Hi,
When I load PDF files in my process I get the following exception:
Exception in thread "main" java.lang.ArrayIndexOutOfBoundsException: 0
at com.rapidminer.operator.TermWeightClusterCharacterizer.apply(Unknown Source)
at com.rapidminer.operator.Operator.apply(Operator.java:664)
at com.rapidminer.operator.OperatorChain.apply(OperatorChain.java:377)
at com.rapidminer.operator.Operator.apply(Operator.java:664)
at com.rapidminer.Process.run(Process.java:612)
at com.rapidminer.Process.run(Process.java:582)
at com.rapidminer.Process.run(Process.java:572)
at org.behrang.clustering.Main.createProcess(Main.java:77)

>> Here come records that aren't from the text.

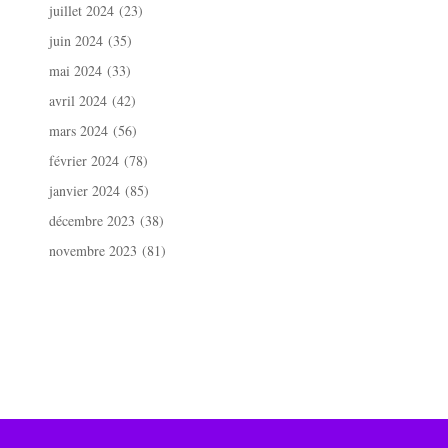
juillet 2024
(23)
juin 2024
(35)
mai 2024
(33)
avril 2024
(42)
mars 2024
(56)
février 2024
(78)
janvier 2024
(85)
décembre 2023
(38)
novembre 2023
(81)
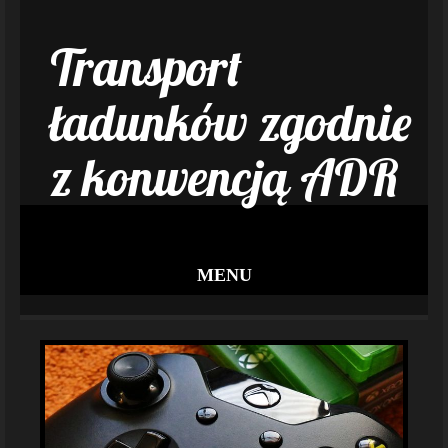
Transport
ładunków zgodnie
z konwencją ADR
MENU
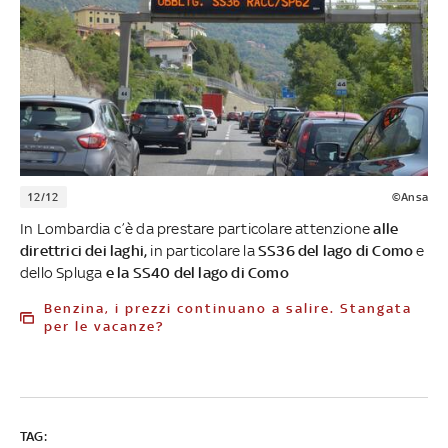
12/12
©Ansa
In Lombardia c’è da prestare particolare attenzione
alle
direttrici dei laghi,
in particolare la
SS36 del lago di Como
e
dello Spluga
e la SS40 del lago di Como
Benzina, i prezzi continuano a salire. Stangata
per le vacanze?
TAG:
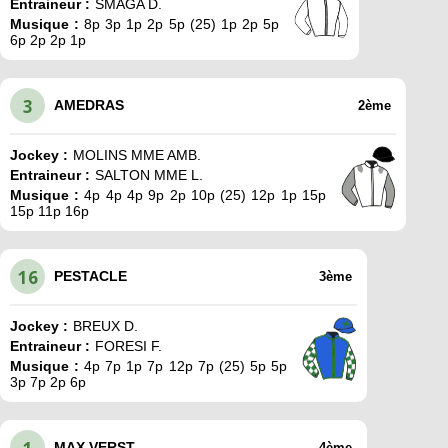
Entraineur :
SMAGA D.
Musique :
8p 3p 1p 2p 5p (25) 1p 2p 5p
6p 2p 2p 1p
3
AMEDRAS
2ème
Jockey :
MOLINS MME AMB.
Entraineur :
SALTON MME L.
Musique :
4p 4p 4p 9p 2p 10p (25) 12p 1p 15p
15p 11p 16p
16
PESTACLE
3ème
Jockey :
BREUX D.
Entraineur :
FORESI F.
Musique :
4p 7p 1p 7p 12p 7p (25) 5p 5p
3p 7p 2p 6p
MAX VERST
4ème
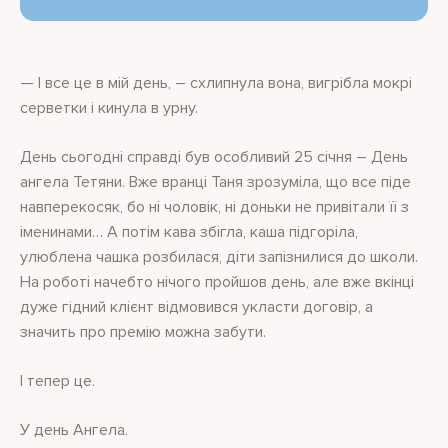
— І все це в мій день, – схлипнула вона, вигрібла мокрі
серветки і кинула в урну.
День сьогодні справді був особливий 25 січня – День
ангела Тетяни. Вже вранці Таня зрозуміла, що все піде
навперекосяк, бо ні чоловік, ні доньки не привітали її з
іменинами… А потім кава збігла, каша підгоріла,
улюблена чашка розбилася, діти запізнилися до школи.
На роботі начебто нічого пройшов день, але вже вкінці
дуже гідний клієнт відмовився укласти договір, а
значить про премію можна забути.
І тепер це.
У день Ангела.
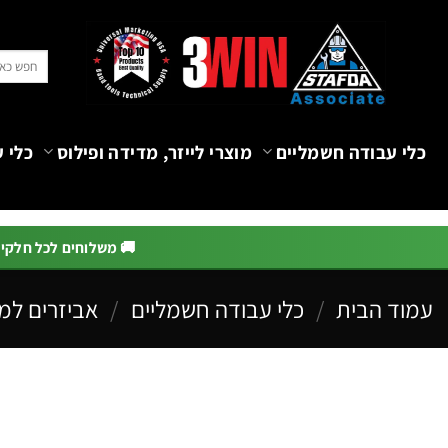
Ski
t
חיפוש
conten
עבור:
כלי עבודה חשמליים
מוצרי לייזר, מדידה ופילוס
כלי ע
🚚 משלוחים לכל חלקי הא
עמוד הבית
/
כלי עבודה חשמליים
/
אביזרים למ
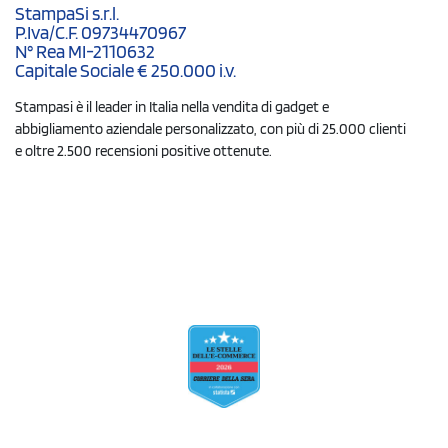
StampaSi s.r.l.
P.Iva/C.F. 09734470967
N° Rea MI-2110632
Capitale Sociale € 250.000 i.v.
Stampasi è il leader in Italia nella vendita di gadget e
abbigliamento aziendale personalizzato, con più di 25.000 clienti
e oltre 2.500 recensioni positive ottenute.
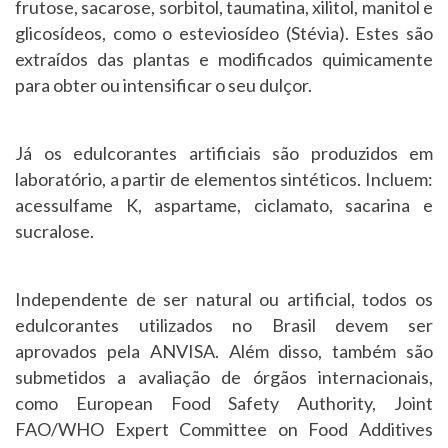
frutose, sacarose, sorbitol, taumatina, xilitol, manitol e
glicosídeos, como o esteviosídeo (Stévia). Estes são
extraídos das plantas e modificados quimicamente
para obter ou intensificar o seu dulçor.
Já os edulcorantes artificiais são produzidos em
laboratório, a partir de elementos sintéticos. Incluem:
acessulfame K, aspartame, ciclamato, sacarina e
sucralose.
Independente de ser natural ou artificial, todos os
edulcorantes utilizados no Brasil devem ser
aprovados pela ANVISA. Além disso, também são
submetidos a avaliação de órgãos internacionais,
como European Food Safety Authority, Joint
FAO/WHO Expert Committee on Food Additives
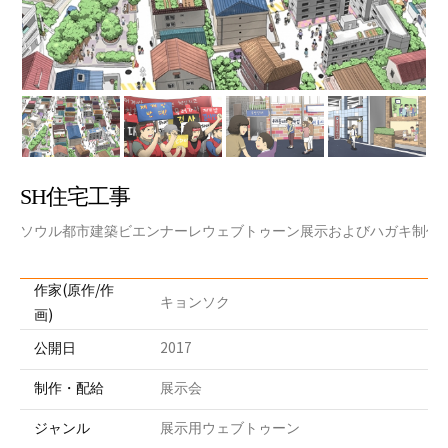
SH住宅工事
ソウル都市建築ビエンナーレウェブトゥーン展示およびハガキ制作
作家(原作/作
キョンソク
画)
公開日
2017
制作・配給
展示会
ジャンル
展示用ウェブトゥーン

at org.behrang.clustering.Main.main(Main.java:26)
Here's my process:
System.setProperty("rapidminer.home", "C:\\Java\\RapidMiner-4.2");
RapidMiner.init();
Process p = new Process();
OperatorChain textInput = (OperatorChain) OperatorService.createOperator("TextInput");
textInput.setParameter(PARAMETER_DEFAULT_CONTENT_LANGUAGE, "english");
textInput.setParameter(PARAMETER_PRUNE_ABOVE, "15");
textInput.setParameter(PARAMETER_PRUNE_BELOW, "5");
// textInput.setParameter(PARAMETER_DEFAULT_CONTENT_TYPE, "pdf");
List<Object[]> textList = new LinkedList<Object[]>();
for (File f : new File("fit4005").listFiles()) {
textList.add(new Object[] {
f.getAbsolutePath(),
f.getAbsolutePath()
});
}
// for (File f : new File("newsgroup/graphics").listFiles()) {
// textList.add(new Object[] {
// f.getAbsolutePath(),
// f.getAbsolutePath()
// });
// }
// for (File f : new File("newsgroup/hardware").listFiles()) {
// textList.add(new Object[] {
// f.getAbsolutePath(),
// f.getAbsolutePath()
// });
// }
// textList.add(new Object[] {"graphics","newsgroup/graphics"});
// textList.add(new Object[] {"hardware","newsgroup/hardware"});
textInput.setListParameter("texts", textList);
textInput.addOperator(OperatorService.createOperator("StringTokenizer"));
textInput.addOperator(OperatorService.createOperator("EnglishStopwordFilter"));
Operator tlfOperator = OperatorService.createOperator("TokenLengthFilter");
tlfOperator.setParameter("min_chars", "5");
textInput.addOperator(tlfOperator);
textInput.addOperator(OperatorService.createOperator("PorterStemmer"));
p.getRootOperator().addOperator(textInput);
p.getRootOperator().addOperator(OperatorService.createOperator("KMeans"));
p.getRootOperator().addOperator(OperatorService.createOperator("AttributeSumClusterCharacterizer"));
p.save(new File("Process.xml"));
IOContainer io = p.run();
SimpleExampleSet ses = (SimpleExampleSet) io.get(SimpleExampleSet.class);
System.out.println(ses.getExample(0));
System.exit(0);
fit4005
contains the PDF files. If I load text files everything works fine. Any ideas why is this happening and how can I fix it?
Thanks in advance,
Behi